> About this task: Print each entry word for word without images.

> Data:
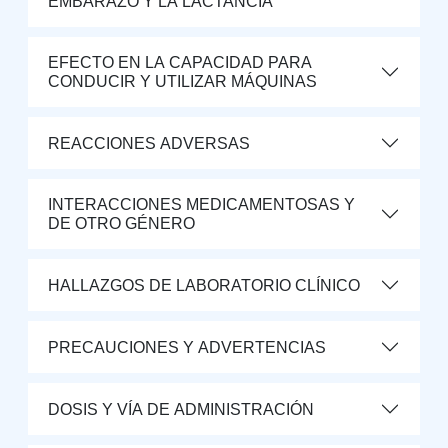
EMBARAZO Y LA LACTANCIA
EFECTO EN LA CAPACIDAD PARA
CONDUCIR Y UTILIZAR MÁQUINAS
REACCIONES ADVERSAS
INTERACCIONES MEDICAMENTOSAS Y
DE OTRO GÉNERO
HALLAZGOS DE LABORATORIO CLÍNICO
PRECAUCIONES Y ADVERTENCIAS
DOSIS Y VÍA DE ADMINISTRACIÓN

> Exercise output:
EMBARAZO Y LA LACTANCIA
EFECTO EN LA CAPACIDAD PARA
CONDUCIR Y UTILIZAR MÁQUINAS
REACCIONES ADVERSAS
INTERACCIONES MEDICAMENTOSAS Y
DE OTRO GÉNERO
HALLAZGOS DE LABORATORIO CLÍNICO
PRECAUCIONES Y ADVERTENCIAS
DOSIS Y VÍA DE ADMINISTRACIÓN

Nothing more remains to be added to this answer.